February 2, 2007

MUSIC REVIEW; A Blend of New and Old Germanic Expressionism

By ALLAN KOZINN

The Argento Chamber Ensemble has been in business since 2000, but its players look as if they are only moments out of conservatory. They play that way too -- in a good way. Their technical polish lets them move easily through the rhythmic and harmonic thickets of the contemporary styles that are their specialty, but they also bring to their performances the kind of unsettled, restless energy that seems a special province of the young. Michel Galante, the group's conductor, is able to transform these warring qualities into readings that make even relatively static pieces sound dynamic and charged.
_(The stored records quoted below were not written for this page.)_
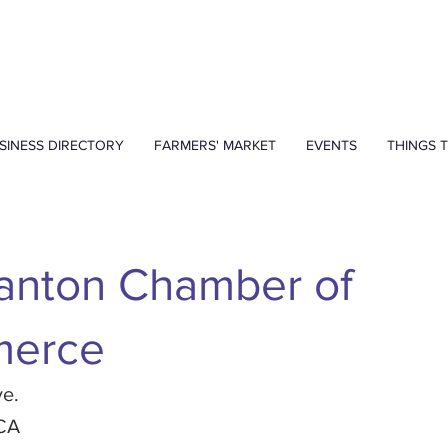
SINESS DIRECTORY
FARMERS' MARKET
EVENTS
THINGS 
anton Chamber of
erce
ve.
 CA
The ensemble's program at Merkin Concert Hall on Wednesday evening was planned as a survey of German and Austrian Expressionism, and that's mostly what it was. Kimmy Szeto's spare, woodwind-heavy chamber orchestra arrangement of the Prelude and Liebestod from Wagner's ''Tristan und Isolde'' offered a glimpse at the style's direct precursor. And a thrillingly gritty, acid-tinged account of Schoenberg's early Chamber Symphony No. 1 caught Expressionism in full flower.

Both these oldies (the Schoenberg had its premiere a century ago) were played after the intermission. The first half of the program looked at more recent works that arguably have roots in Expressionism, yet veer away sharply. Karlheinz Stockhausen's ''Kleine Harlekin'' (1975) hints at Schoenberg's ''Pierrot Lunaire'' but is a brighter, flightier work for solo clarinet with occasional percussion support. Carol McGonnell played it with graceful virtuosity, but it was hard not to compare her amusing but often marchy stage movement with the slinkier, more supple performances Jean Kopperud gave of the full version (''Harlekin,'' without the ''Kleine'') in the 1980s.

Georg Friedrich Haas's ''Nach-Ruf ent-gleitend '' (1999) and Wolfgang Rihm's ''Chiffre VI'' (1985) appropriate the dark hues and foreboding atmosphere of early Schoenberg, but these composers' works otherwise inhabit a universe far removed from Expressionism's heated emotionalism.

In Mr. Haas's score, the violin and high woodwinds play piercing tones that quickly evolve into microtonal clusters, against which a fragmentary, melancholy viola line creates a subdued narrative. And Mr. Rihm's work is a marvelously noisy tapestry of sound bursts, ranging from elephantlike horn blasts to the sepulchral growl of a contrabassoon.

To this entirely Germanic blend, the group added a French work at the last minute, Tristan Murail's attractively mysterious ''Feuilles à Travers les Cloches'' (1998). Its dependence on sound color and atmosphere rather than syntax and forward movement put it on common ground with the Haas and Rihm scores. But it was added to celebrate the release this week of the group's first CD, an all-Murail program, on the Aeon label.

That's a sensible enough motive, but you have to wonder: with a CD due out the week of its concert, why didn't the group devote its program to the French Spectralists, of which Mr. Murail is the best known, instead of the Expressionists?